Dream a Little Dream (Silber #1)

Ernest, who must surely have been a firefighter in an earlier life, carried Mia to her bed and laid her carefully down on it. Mom was with her in a moment, clinging to her like a sumo wrestler. Unmoved, her eyes completely empty, Mia stared past her and up at the ceiling.

“What’s going on?” Florence, who had been the last to arrive, was standing in the doorway behind Lottie, Buttercup, and Grayson, rubbing her eyes. “It sounded like the house was falling down.” Intrigued, she looked at all the saucepan lids scattered around the room, and the string still tied to Mia’s ankle.
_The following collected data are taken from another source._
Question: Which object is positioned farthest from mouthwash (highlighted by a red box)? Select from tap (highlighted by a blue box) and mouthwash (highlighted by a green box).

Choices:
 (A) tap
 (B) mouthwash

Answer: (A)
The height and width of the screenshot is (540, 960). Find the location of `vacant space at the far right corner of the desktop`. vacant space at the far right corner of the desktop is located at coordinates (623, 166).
Buttercup began barking excitedly—thank goodness she’d left it until now—and Lottie asked, “Should I fetch the thermometer and take her temperature?”

Grayson cast me a long and very eloquent glance, to which I replied only with a shrug of my shoulders. He went over to the window and closed it firmly.
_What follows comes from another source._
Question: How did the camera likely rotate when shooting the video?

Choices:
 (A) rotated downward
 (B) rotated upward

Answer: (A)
In Mom’s convulsive embrace, Mia was fighting for air. At last her eyelids began opening and closing again. Then she shook her head, obviously confused. “Mom?”

“It’s all right, darling, we’re here with you,” said Mom, loosening her clasp slightly.

“Did I … did I walk in my sleep again?” Mia sat up. “I can’t even remember my dream.”

“Never mind, your alarm system worked brilliantly,” I said, switching on her bedside lamp.

“Try to remember your dream,” said Grayson, urgently and without a lot of sympathy.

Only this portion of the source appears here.